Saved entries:
────────

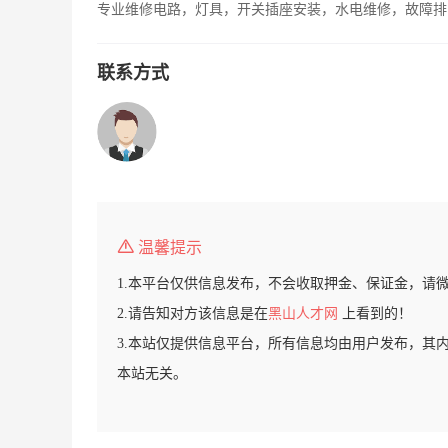
专业维修电路，灯具，开关插座安装，水电维修，故障排
联系方式
温馨提示
1.本平台仅供信息发布，不会收取押金、保证金，请
2.请告知对方该信息是在
黑山人才网
上看到的！
3.本站仅提供信息平台，所有信息均由用户发布，其
本站无关。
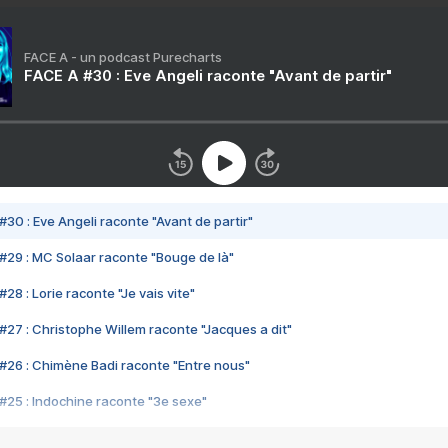
FACE A - un podcast Purecharts
FACE A #30 : Eve Angeli raconte "Avant de partir"
#30 : Eve Angeli raconte "Avant de partir"
#29 : MC Solaar raconte "Bouge de là"
28 : Lorie raconte "Je vais vite"
#27 : Christophe Willem raconte "Jacques a dit"
#26 : Chimène Badi raconte "Entre nous"
#25 : Indochine raconte "3e sexe"
#24 : Zaho raconte "C'est chelou"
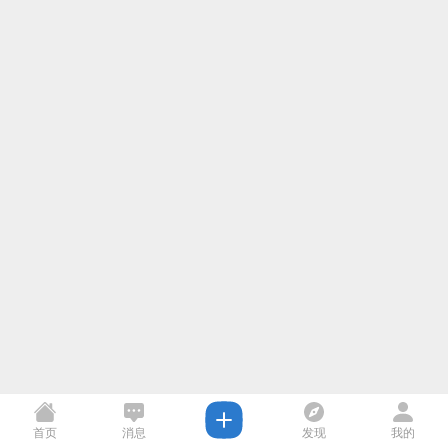
首页
消息
发现
我的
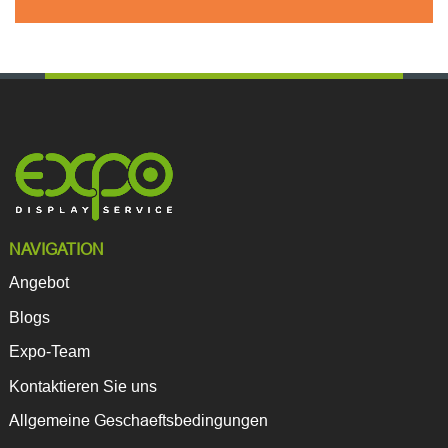
NAVIGATION
Angebot
Blogs
Expo-Team
Kontaktieren Sie uns
Allgemeine Geschaeftsbedingungen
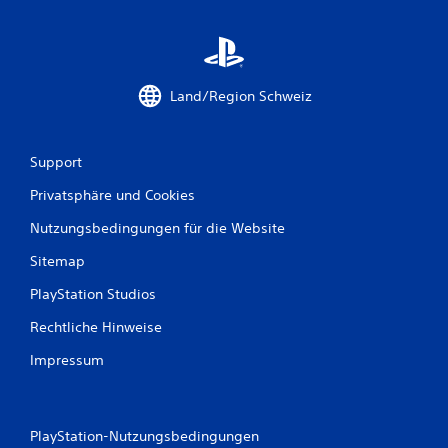
Land/Region Schweiz
Support
Privatsphäre und Cookies
Nutzungsbedingungen für die Website
Sitemap
PlayStation Studios
Rechtliche Hinweise
Impressum
PlayStation-Nutzungsbedingungen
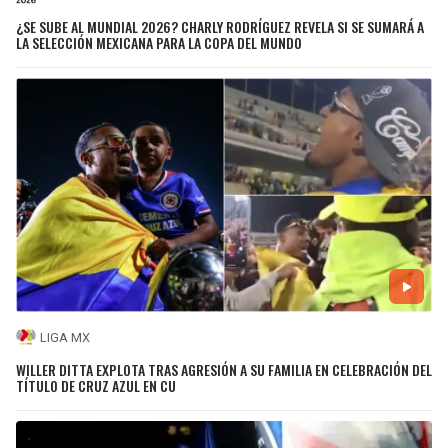
¿SE SUBE AL MUNDIAL 2026? CHARLY RODRÍGUEZ REVELA SI SE SUMARÁ A
LA SELECCIÓN MEXICANA PARA LA COPA DEL MUNDO
LIGA MX
WILLER DITTA EXPLOTA TRAS AGRESIÓN A SU FAMILIA EN CELEBRACIÓN DEL
TÍTULO DE CRUZ AZUL EN CU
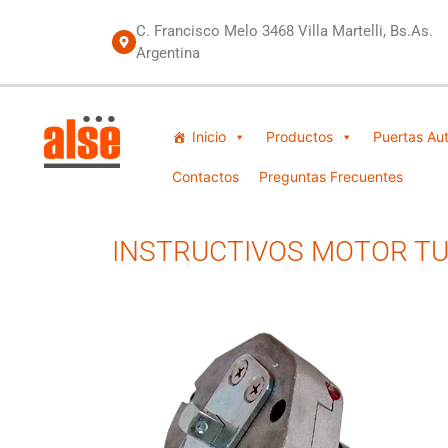
C. Francisco Melo 3468 Villa Martelli, Bs.As.
Argentina
Inicio
Productos
Puertas Au
Contactos
Preguntas Frecuentes
INSTRUCTIVOS MOTOR TUB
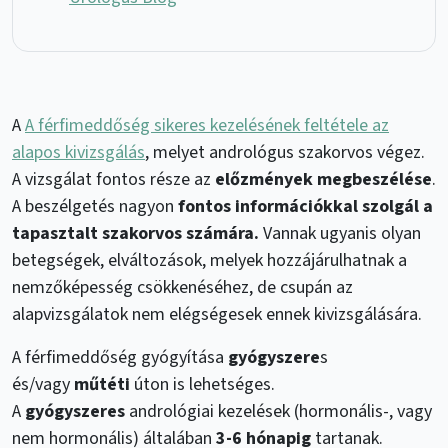
A
A férfimeddőség sikeres kezelésének feltétele az
alapos kivizsgálás
, melyet andrológus szakorvos végez.
A vizsgálat fontos része az
előzmények megbeszélése
.
A beszélgetés nagyon
fontos információkkal szolgál a
tapasztalt szakorvos számára.
Vannak ugyanis olyan
betegségek, elváltozások, melyek hozzájárulhatnak a
nemzőképesség csökkenéséhez, de csupán az
alapvizsgálatok nem elégségesek ennek kivizsgálására.
A férfimeddőség gyógyítása
gyógyszere
s
és/vagy
műtéti
úton is lehetséges.
A
gyógyszeres
andrológiai kezelések (hormonális-, vagy
nem hormonális) általában
3-6 hónapig
tartanak.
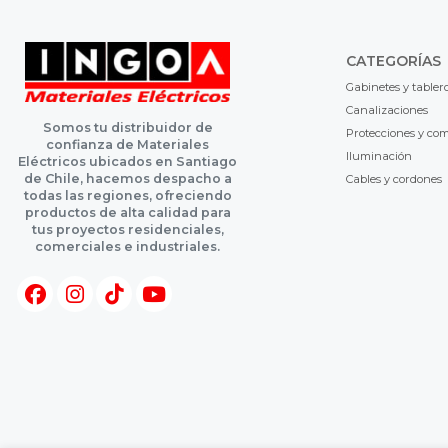
CATEGORÍAS
Gabinetes y tabler
Canalizaciones
Somos tu distribuidor de
Protecciones y co
confianza de Materiales
Iluminación
Eléctricos ubicados en Santiago
de Chile, hacemos despacho a
Cables y cordones
todas las regiones, ofreciendo
productos de alta calidad para
tus proyectos residenciales,
comerciales e industriales.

────────

Transcribe each entry above exactly, apart from the pictures.

专业维修电路，灯具，开关插座安装，水电维修，故障排
联系方式
温馨提示
1.本平台仅供信息发布，不会收取押金、保证金，请
2.请告知对方该信息是在
黑山人才网
上看到的！
3.本站仅提供信息平台，所有信息均由用户发布，其
本站无关。
FACE A - un podcast Purecharts
FACE A #30 : Eve Angeli raconte "Avant de partir"
#30 : Eve Angeli raconte "Avant de partir"
#29 : MC Solaar raconte "Bouge de là"
28 : Lorie raconte "Je vais vite"
#27 : Christophe Willem raconte "Jacques a dit"
#26 : Chimène Badi raconte "Entre nous"
#25 : Indochine raconte "3e sexe"
#24 : Zaho raconte "C'est chelou"
首页
消息
发现
我的
NAVIGATION
Angebot
Blogs
Expo-Team
Kontaktieren Sie uns
Allgemeine Geschaeftsbedingungen
Land/Region Schweiz
Support
Privatsphäre und Cookies
Nutzungsbedingungen für die Website
Sitemap
PlayStation Studios
Rechtliche Hinweise
Impressum
PlayStation-Nutzungsbedingungen
¿SE SUBE AL MUNDIAL 2026? CHARLY RODRÍGUEZ REVELA SI SE SUMARÁ A
LA SELECCIÓN MEXICANA PARA LA COPA DEL MUNDO
LIGA MX
WILLER DITTA EXPLOTA TRAS AGRESIÓN A SU FAMILIA EN CELEBRACIÓN DEL
TÍTULO DE CRUZ AZUL EN CU
C. Francisco Melo 3468 Villa Martelli, Bs.As.
Argentina
Inicio
Productos
Puertas Au
Contactos
Preguntas Frecuentes
INSTRUCTIVOS MOTOR TUB
A
A férfimeddőség sikeres kezelésének feltétele az
alapos kivizsgálás
, melyet andrológus szakorvos végez.
A vizsgálat fontos része az
előzmények megbeszélése
.
A beszélgetés nagyon
fontos információkkal szolgál a
tapasztalt szakorvos számára.
Vannak ugyanis olyan
betegségek, elváltozások, melyek hozzájárulhatnak a
nemzőképesség csökkenéséhez, de csupán az
alapvizsgálatok nem elégségesek ennek kivizsgálására.
A férfimeddőség gyógyítása
gyógyszere
s
és/vagy
műtéti
úton is lehetséges.
A
gyógyszeres
andrológiai kezelések (hormonális-, vagy
nem hormonális) általában
3-6 hónapig
tartanak.
CATEGORÍAS
Gabinetes y tabler
Canalizaciones
Somos tu distribuidor de
Protecciones y co
confianza de Materiales
Iluminación
Eléctricos ubicados en Santiago
de Chile, hacemos despacho a
Cables y cordones
todas las regiones, ofreciendo
productos de alta calidad para
tus proyectos residenciales,
comerciales e industriales.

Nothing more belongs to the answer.